Nvidia reported first-quarter fiscal 2027 results on May 20 that beat Wall Street expectations on both the top and bottom lines. Revenue came in at $81.62 billion, topping analyst estimates of $78.42 billion and rising 85.2% from the same quarter a year ago. EPS hit $1.87 against a consensus estimate of $1.76.
NVIDIA Corporation, NVDA
NVDA stock opened at $214.86 on Wednesday and has gained around 15% year-to-date. The one-year range sits between $132.92 and $236.54.
Despite the strong numbers, the stock’s reaction was muted. Traders have been watching whether the post-earnings drift turns into a deeper pullback.
Stifel analyst Ruben Roy kept his Buy rating and lifted his price target to $282 from $250. He pointed to management commentary around the Vera CPU opening up a new $200 billion total addressable market, with about $20 billion in standalone CPU revenue expected in FY27.
Roy also flagged GPU pricing strength. H100 rental pricing rose 20% year-to-date, while A100 cloud pricing was up 15%. He called it a sign of strong demand well beyond normal depreciation cycles.
Nvidia’s networking business also stood out. Revenue surged 199% year over year to $14.8 billion. Roy described Spectrum-X as having evolved into the AI-Ethernet category leader by revenue.
Mizuho’s Vijay Rakesh raised his price target to $300 from $275, also keeping a Buy rating. He expects Nvidia to remain the leading merchant AI-GPU supplier and sees the stock reaching around 25x FY28 estimated earnings.
Rakesh noted that Vera Rubin is on track for an October quarter launch. He also cited Nvidia’s projection that the AI infrastructure opportunity will grow to $3 to $4 trillion by 2030.
Physical AI revenue topped $9 billion over the trailing 12 months, driven by growing automotive partnerships with BYD, Uber, Geely, and Hyundai.
Across Wall Street, 38 analysts rate NVDA a Buy, one rates it a Hold, and one rates it a Sell.
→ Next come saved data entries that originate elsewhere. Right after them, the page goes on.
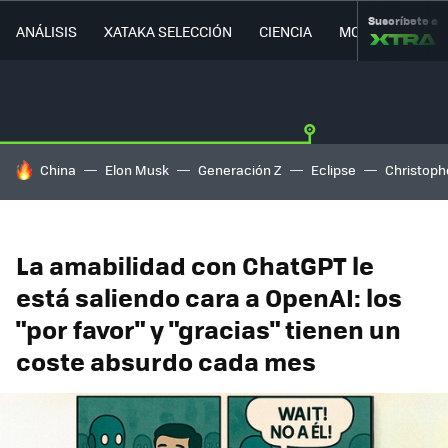
Suscríbete a
ANÁLISIS
XATAKA SELECCIÓN
CIENCIA
MOVILIDAD
HOY SE HABLA DE
China
Elon Musk
Generación Z
Eclipse
Christoph
La amabilidad con ChatGPT le
está saliendo cara a OpenAI: los
"por favor" y "gracias" tienen un
coste absurdo cada mes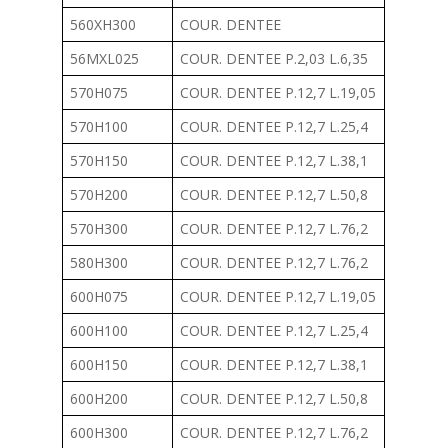
560XH300
COUR. DENTEE
56MXL025
COUR. DENTEE P.2,03 L.6,35
570H075
COUR. DENTEE P.12,7 L.19,05
570H100
COUR. DENTEE P.12,7 L.25,4
570H150
COUR. DENTEE P.12,7 L.38,1
570H200
COUR. DENTEE P.12,7 L.50,8
570H300
COUR. DENTEE P.12,7 L.76,2
580H300
COUR. DENTEE P.12,7 L.76,2
600H075
COUR. DENTEE P.12,7 L.19,05
600H100
COUR. DENTEE P.12,7 L.25,4
600H150
COUR. DENTEE P.12,7 L.38,1
600H200
COUR. DENTEE P.12,7 L.50,8
600H300
COUR. DENTEE P.12,7 L.76,2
The average price target stands at around $304, implying roughly 43% upside from current levels. Melius Research has the highest target on the Street at $400.
Nvidia’s board authorized an $80 billion share repurchase program, on top of the $39 billion already remaining. CFO Colette Kress said the company aims to return about 50% of free cash flow to shareholders in FY27.
The quarterly dividend was raised sharply — from $0.01 per share to $0.25 per share. The dividend will be paid June 26 to holders of record as of June 4.
CX Institutional increased its NVDA stake by 1.4% in Q4, bringing its holdings to 300,575 shares worth around $56.1 million. Institutional investors overall own 65.27% of the stock.
Not all sentiment is positive. Michael Burry issued a public warning that the stock could face a sharp decline, pointing to AI exuberance and crowded momentum trades as risk factors.
The stock’s 50-day moving average sits at $197.43 and the 200-day at $189.19. Market cap stands at approximately $5.20 trillion.